Eggs in cannonToday marks the 150th anniversary of the Sand Creek Massacre. A National Park Service press release describes the event in these words (italics added):

The Sand Creek Massacre, tragic and unnecessary, impacted Federal-Indian relations and created the circumstances for years of warfare. With the events of November 29, 1864 fixed in their minds, Plains Indian nations faced an uncertain future between warring against and accommodating the federal government.

Cheyenne and Arapaho peace chiefs [Black Kettle among them], influenced by assurances of peace at the Camp Weld Conference, reported to Fort Lyon throughout October of 1864. The fort’s commander told Black Kettle and other leaders to await a peace delegation at their camp on Sand Creek and to fly the U.S. flag to indicate their peaceful intent. Throughout November, these elders waited.

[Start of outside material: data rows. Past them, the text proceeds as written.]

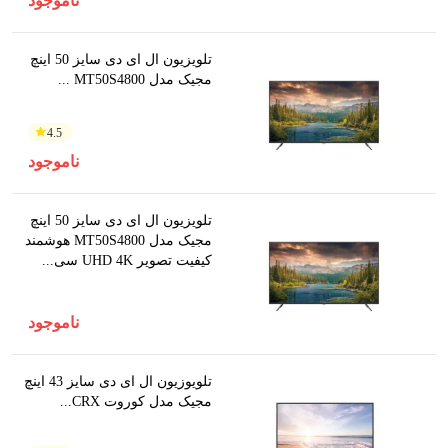
ناموجود
تلویزیون ال ای دی سایز 50 اینچ
مجیک مدل MT50S4800 ...
4.5
ناموجود
تلویزیون ال ای دی سایز 50 اینچ
مجیک مدل MT50S4800 هوشمند
کیفیت تصویر UHD 4K سی...
ناموجود
تلویوزیون ال ای دی سایز 43 اینچ
مجیک مدل کوروت CRX...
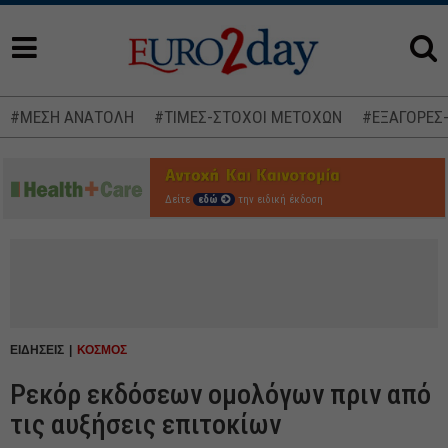
#ΜΕΣΗ ΑΝΑΤΟΛΗ
#ΤΙΜΕΣ-ΣΤΟΧΟΙ ΜΕΤΟΧΩΝ
#ΕΞΑΓΟΡΕΣ
Δείτε
εδώ
την ειδική έκδοση
ΕΙΔΗΣΕΙΣ
ΚΟΣΜΟΣ
Ρεκόρ εκδόσεων ομολόγων πριν από
τις αυξήσεις επιτοκίων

On November 29, U.S. Army (Volunteer) soldiers
[under the command of Colonel John Chivington, a Methodist minister],
 attacked the village. Disregarding the greetings and calls to stop, these “beings in the form of men” fired indiscriminately at the Cheyenne and Arapaho. Of approximately seven hundred people in the village, about two hundred died that day. Two-thirds of the dead and mutilated bodies left on the ground were women and children.

Boasting of his victory and downplaying Army casualties, Colonel John Chivington paraded the body parts of dead Cheyenne and Arapaho through the streets of Denver, reveling in the acclaim he long sought. However, not all of Chivington’s officers and men agreed with his actions, and soon the
consequences of these actions would sweep up and down the Plains, back to Washington, D.C., and into the lives of thousands of people. [Captain Silas Soule refused to order his company to fire during the massacre; he and Major Ned Wynkoop played key roles in the investigation of the massacre.]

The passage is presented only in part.